Task prompt: Would you please output all the records exactly as given? Pictures should not appear in the copy.

Stored entries:
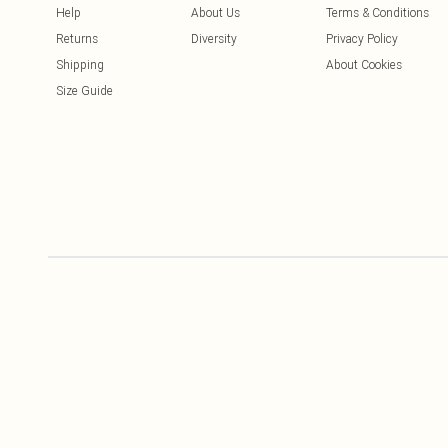
Help
About Us
Terms & Conditions
Returns
Diversity
Privacy Policy
Shipping
About Cookies
Size Guide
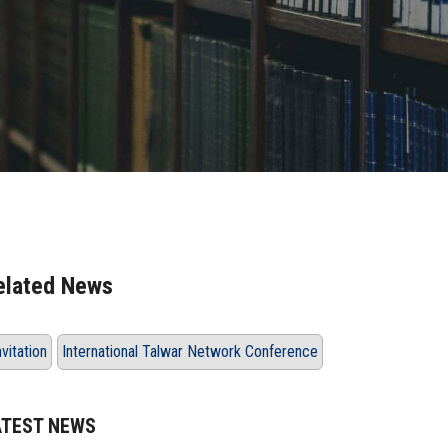
elated News
nvitation
International Talwar Network Conference
ATEST NEWS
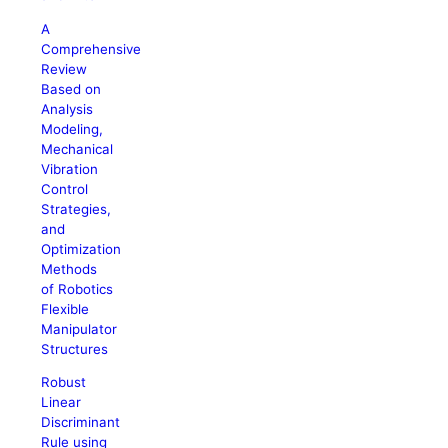
A
Comprehensive
Review
Based on
Analysis
Modeling,
Mechanical
Vibration
Control
Strategies,
and
Optimization
Methods
of Robotics
Flexible
Manipulator
Structures
Robust
Linear
Discriminant
Rule using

Response area:
Help
About Us
Terms & Conditions
Returns
Diversity
Privacy Policy
Shipping
About Cookies
Size Guide
elated News
nvitation
International Talwar Network Conference
ATEST NEWS
A
Comprehensive
Review
Based on
Analysis
Modeling,
Mechanical
Vibration
Control
Strategies,
and
Optimization
Methods
of Robotics
Flexible
Manipulator
Structures
Robust
Linear
Discriminant
Rule using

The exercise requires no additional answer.